Da faßte er sich ein Herz und trat heran. Und als er endlich
durch die Tür in das Innere schaute, erblickte er um einen steinernen
Tisch eine Gesellschaft alter, langbärtiger Mönche, die sich die
Langeweile mit Kartenspiel vertrieben. Da ist er erschrocken
umgekehrt und ist niemals wieder zur Mittagszeit mit seiner Herde
über den Berg gegangen. Aber im Dorfe unten hat er es erzählt,
und seitdem steht es noch fester, daß es da droben zwischen dem
Gestein gar sonderbar umgeht.
A. Trinius (Märkische Streifzüge).
25. Die Gründung Potsdams.
Zu der Zeit, als der mächtige Wilzan, der in der festen Burg
zu Dragowit wohnte, über die W i l z e n an der Spree und
Havel herrschte, bedeckte den ganzen Potsdamer Werder ein
uralter Eichenwald, durch den sich von der Gegend des Heiligen
Sees bis zur Havel am Lustgarten und von Glienicke her bis nach
der Stadt Werder ein tiefes, unzugängliches Bruch zog. Über
dieses strömte im Frühling das Wasser der Havel und teilte den
ganzen Werder in drei langgestreckte Inseln. Am meisten be-
wohnt war die nördlichste von ihnen; denn in der Gegend von
Bornim und Eiche und am Pfingstberge lagen zerstreute Ge-
höfte, die zum Distrikt der Wublitz gehörten. Über sie herrschte
auch der Krul oder Unterkönig der Haveller.

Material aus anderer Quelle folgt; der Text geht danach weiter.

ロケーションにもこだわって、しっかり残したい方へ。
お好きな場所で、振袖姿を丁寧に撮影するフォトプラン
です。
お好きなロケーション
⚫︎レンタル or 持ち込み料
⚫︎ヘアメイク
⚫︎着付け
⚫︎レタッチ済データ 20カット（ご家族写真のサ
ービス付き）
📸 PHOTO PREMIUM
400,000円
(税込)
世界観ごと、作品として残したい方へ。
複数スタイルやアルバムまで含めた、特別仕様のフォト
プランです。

Die kleine Insel an der Havel war nur wenig breiter als
der Teil der Stadt, der jetzt wieder durch den Kanal zu einer
Insel gemacht wird, und nur ihr östliches Ende, der Mündung der
Nudow gegenüber, war mit einzelnen Fischerhütten besetzt. Ihre
Bewohner befuhren zwar weit und breit die Seen und Arme
der Havel, die damals noch reich an Stören, Lachsen und Welsen
waren, drangen aber selten durch die Sümpfe und Wälder, von
denen ihr Wohnplatz im Norden umschlossen war.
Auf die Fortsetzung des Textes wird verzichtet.